- Born: 1812 Ireland
- Died: 14 July 1855 Grafton, New South Wales, Australia
- Occupation(s): Stockman, drover

= Richard Craig (adventurer) =

Richard Craig (1812 – 14 July 1855) was a free settler in the Australian colony of New South Wales, a convicted criminal, an escaped convict, and a pardoned convict who worked as a stockman and drover.

==Early life==
Richard Craig was the son of William Craig (1772–1828) and was born in Ireland. When he was aged eight his father was sentenced to seven years transportation. Although contrary to the rules governing convict transportation, Richard sailed with his father to New South Wales as a free person. He arrived in Sydney, aged nine, on 9 January 1821, on the Prince Regent.
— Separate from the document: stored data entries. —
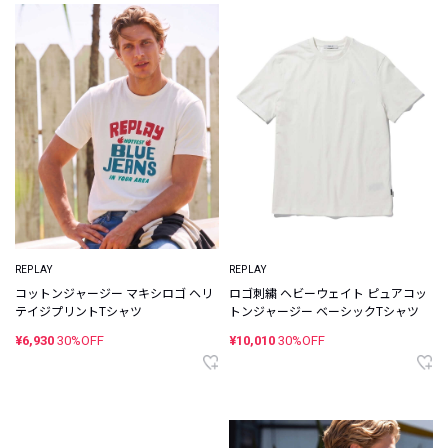
REPLAY
REPLAY
コットンジャージー マキシロゴ ヘリ
ロゴ刺繍 ヘビーウェイト ピュアコッ
テイジプリントTシャツ
トンジャージー ベーシックTシャツ
¥6,930
30%OFF
¥10,010
30%OFF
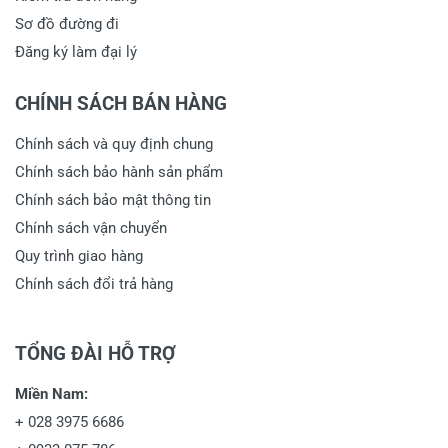
Sơ đồ đường đi
Đăng ký làm đại lý
CHÍNH SÁCH BÁN HÀNG
Chính sách và quy định chung
Chính sách bảo hành sản phẩm
Chính sách bảo mật thông tin
Chính sách vận chuyển
Quy trình giao hàng
Chính sách đổi trả hàng
TỔNG ĐÀI HỖ TRỢ
Miền Nam:
+
028 3975 6686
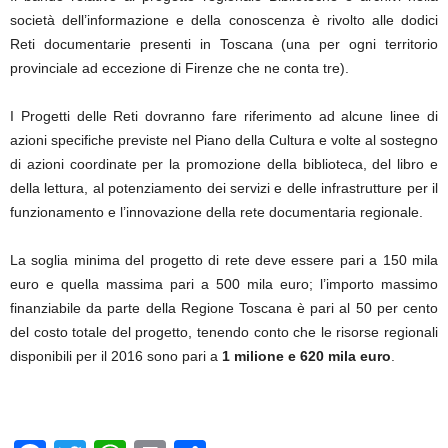
società dell’informazione e della conoscenza è rivolto alle dodici
Reti documentarie presenti in Toscana (una per ogni territorio
provinciale ad eccezione di Firenze che ne conta tre).
I Progetti delle Reti dovranno fare riferimento ad alcune linee di
azioni specifiche previste nel Piano della Cultura e volte al sostegno
di azioni coordinate per la promozione della biblioteca, del libro e
della lettura, al potenziamento dei servizi e delle infrastrutture per il
funzionamento e l’innovazione della rete documentaria regionale.
La soglia minima del progetto di rete deve essere pari a 150 mila
euro e quella massima pari a 500 mila euro; l’importo massimo
finanziabile da parte della Regione Toscana è pari al 50 per cento
del costo totale del progetto, tenendo conto che le risorse regionali
disponibili per il 2016 sono pari a
1 milione e 620 mila euro
.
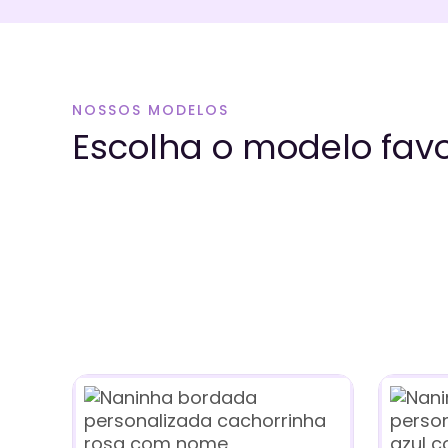
NOSSOS MODELOS
Escolha o modelo favo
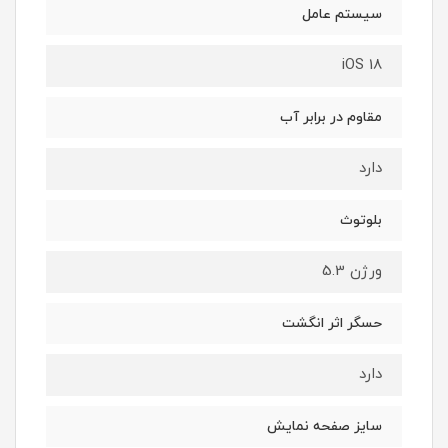
سیستم عامل
iOS 18
مقاوم در برابر آب
دارد
بلوتوث
ورژن 5.3
حسگر اثر انگشت
دارد
سایز صفحه نمایش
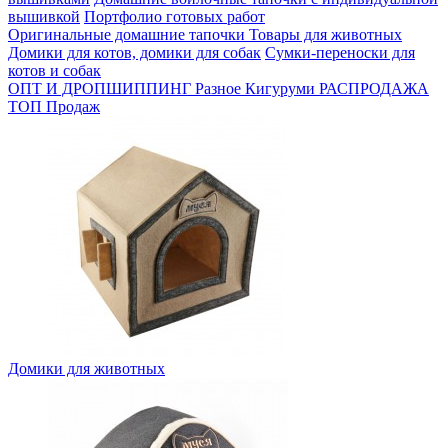
вышивкой
Портфолио готовых работ
Оригинальные домашние тапочки
Товары для животных
Домики для котов, домики для собак
Сумки-переноски для
котов и собак
ОПТ И ДРОПШИППИНГ
Разное
Кигуруми
РАСПРОДАЖА
ТОП Продаж
Домики для животных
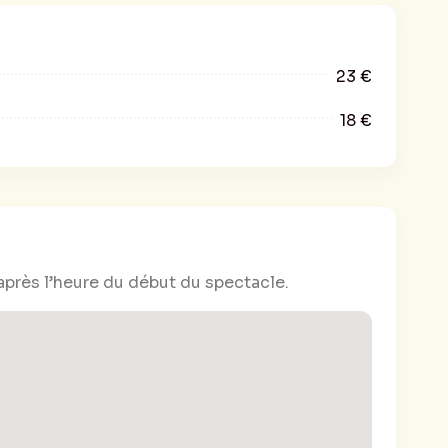
23 €
18 €
après l’heure du début du spectacle.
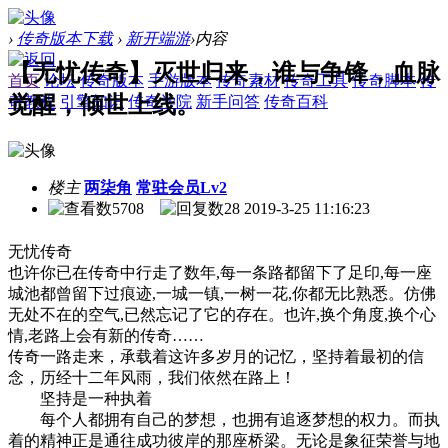
›
传奇版本下载
›
新开端游
›
内容
【无忧传奇】灭世归来，谁与争锋，血脉
首页
论坛
传奇版本
手游版本
传奇素材
传奇工具
传奇脚本
传
觉醒，倾世上线。
奇教程
引擎知识
传奇学院
新手问答
传奇百科
楼主
两柒角
常驻会员Lv2
5708
28
2019-3-25 11:16:23
无忧传奇
也许你已在传奇中行走了数年,每一条路都留下了足印,每一座
城池都曾留下过痕迹,一城一镇,一树一花,你都无比熟悉。仿佛
无处不在的空气,已然忘记了它的存在。也许,换个角度,换个心
情,老路上会有新的传奇……
传奇一路走来，承载着这许多岁月的记忆，坚持着最初的信
念，历经十二年风雨，我们依然在路上！
坚持是一种执着
每个人都拥有自己的梦想，也拥有追逐梦想的权力。而执
着的精神正是通往成功彼岸的那座桥梁。无论是象征荣誉与地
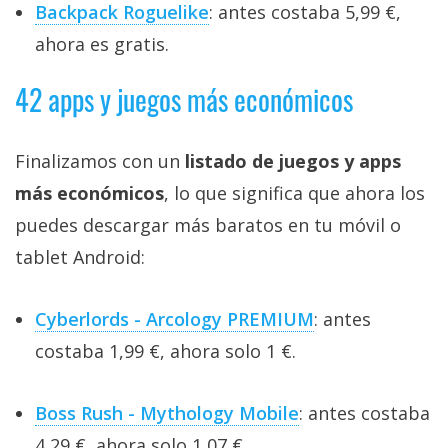
Backpack Roguelike
: antes costaba 5,99 €,
ahora es gratis.
42 apps y juegos más económicos
Finalizamos con un
listado de juegos y apps
más económicos
, lo que significa que ahora los
puedes descargar más baratos en tu móvil o
tablet Android:
Cyberlords - Arcology PREMIUM
: antes
costaba 1,99 €, ahora solo 1 €.
Boss Rush - Mythology Mobile
: antes costaba
4,29 €, ahora solo 1,07 €.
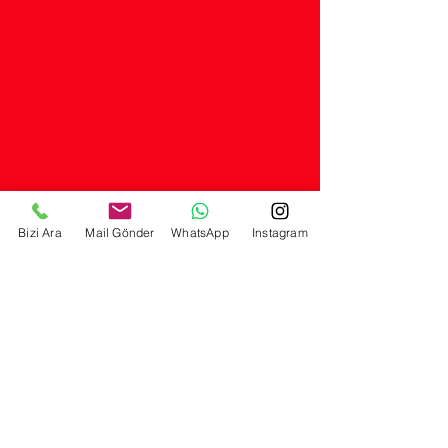
Bizi Ara
Mail Gönder
WhatsApp
Instagram
© 2026 LORA YAYINCILIK A.Ş.
Selimiye mah. Hamam sok. No: 57/A Üsküdar - İstanbul
Telefon:
0554 260 87 72
- Mail:
eser@lorayayincilik.com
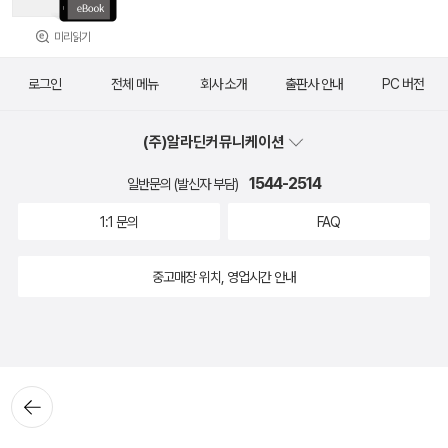
미리읽기
로그인
전체 메뉴
회사 소개
출판사 안내
PC 버전
(주)알라딘커뮤니케이션
1544-2514
일반문의 (발신자 부담)
1:1 문의
FAQ
중고매장 위치, 영업시간 안내
뒤로가
기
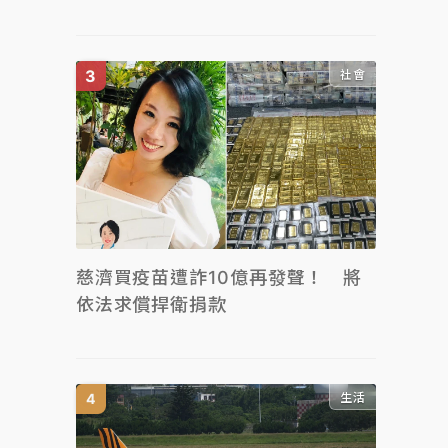
社會
慈濟買疫苗遭詐10億再發聲！ 將
依法求償捍衛捐款
生活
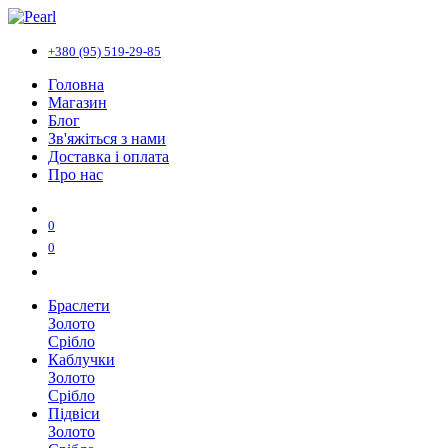
+380 (95) 519-29-85
Головна
Магазин
Блог
Зв'яжіться з нами
Доставка і оплата
Про нас
0
0
Браслети
Золото
Срібло
Каблучки
Золото
Срібло
Підвіси
Золото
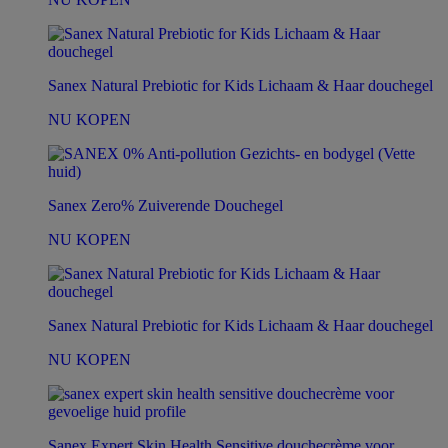
Sanex Natural Prebiotic for Kids Lichaam & Haar douchegel
NU KOPEN
Sanex Zero% Zuiverende Douchegel
NU KOPEN
Sanex Natural Prebiotic for Kids Lichaam & Haar douchegel
NU KOPEN
Sanex Expert Skin Health Sensitive douchecrème voor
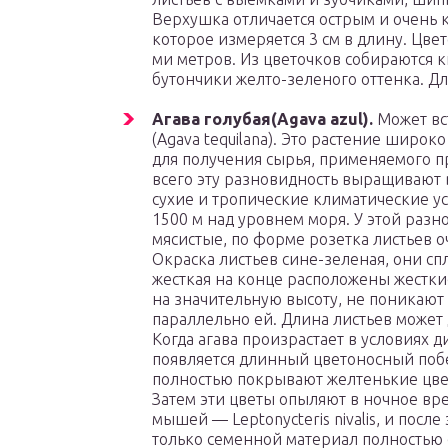
Верхушка отличается острым и очень
которое измеряется 3 см в длину. Цве
ми метров. Из цветочков собираются 
бутончики желто-зеленого оттенка. Дл
Агава голубая(Agava azul).
Может вс
(Agava tequilana). Это растение широк
для получения сырья, применяемого п
всего эту разновидность выращивают 
сухие и тропические климатические ус
1500 м над уровнем моря. У этой раз
мясистые, по форме розетка листьев 
Окраска листьев сине-зеленая, они с
жесткая на конце расположены жестки
на значительную высоту, не поникают 
параллельно ей. Длина листьев может 
Когда агава произрастает в условиях д
появляется длинный цветоносный побе
полностью покрывают желтенькие цве
Затем эти цветы опыляют в ночное вр
мышей — Leptonycteris nivalis, и посл
только семенной материал полностью с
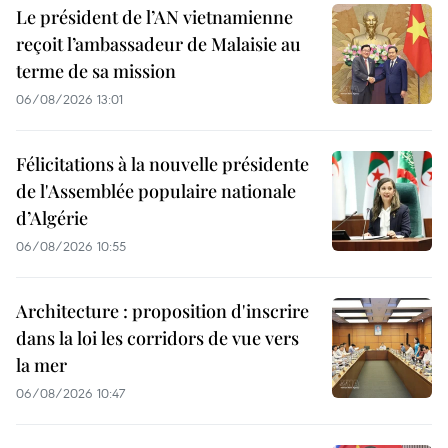
Le président de l’AN vietnamienne
reçoit l’ambassadeur de Malaisie au
terme de sa mission
06/08/2026 13:01
Félicitations à la nouvelle présidente
de l'Assemblée populaire nationale
d’Algérie
06/08/2026 10:55
Architecture : proposition d'inscrire
dans la loi les corridors de vue vers
la mer
06/08/2026 10:47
In 1825, William Craig was convicted of cattle stealing and was sentenced to serve three years in the penal settlement of Port Macquarie, about 400 km north of Sydney. During this time, Richard came to know the surrounding countryside, made friends with the Aborigines and learned their language.

==Conviction==
Richard and his father were carrying on the trade of butchers in Sydney on 2 July 1828 when both were charged with stealing five head of cattle from a herd at Richmond. On 15 September 1828, William was sentenced to 14 years on Norfolk Island and Richard, at the age of 16, was sentenced to death. His sentence was commuted to seven years hard labour in chains at Moreton Bay under Captain Patrick Logan, where he arrived on 24 January 1829, one of 137 felons aboard the Edinburgh.

==Escape==
He escaped and was recaptured twice in 1829, being absent for 12 days in March and again from 20 September to 10 November. He again escaped on 17 December 1830, and made an astonishing journey south through the bush to what is now the Queensland–New South Wales border, and then through the New England area towards Port Macquarie. He spent almost 12 months living with Aborigines around the Clarence River, where he became familiar with the country and rivers. Gradually he moved south and arrived at Port Macquarie in late November 1831.

Upon arrival, he gave an account of the rivers and rich grazing flats in northern New South Wales and also the sighting of escaped cattle. As reward for this information, he was allowed to remain at Port Macquarie instead of being returned to Moreton Bay and was allowed to go into private service.

==Freedom==
By 1836 he had been pardoned and was living and working as a free man. He travelled to Maclean (on the Clarence River) to cut cedar and for many years made a good living as a guide in the Clarence River area, travelling and blazing trails through previously inaccessible country. In what may have been his first job as a guide, he was employed by a Thomas Small of Sydney who, inspired by Craig's reports, sent on 5 May 1838 his brother and two dozen sawyers on board the schooner Susan to the "Big River" (later named the Clarence by Governor Gipps). It was the first European vessel to enter the river.

During his 12-month journey from Moreton Bay to Port Macquarie in 1831 Craig had explored the upper reaches of the Clarence River, including the western section of what was then known as Guy Fawkes Plateau (now Dorrigo Plateau). After he was pardoned he returned and used his unique knowledge of the area to blaze a trail from Guy Fawkes (Ebor) to The Settlement (South Grafton). This track was known as Craig's Line and pioneered the traffic link between Grafton and Armidale, allowing the movement of large parties of new settlers from the New England Tableland into the Clarence Valley.

In 1843 he was superintendent of a property, Eatonsville (on the Clarence River) but by 1855 was again a butcher. He married Anne Baker and had six sons and one daughter. He died on 14 July 1855 in Grafton from complications arising from a fall from a horse.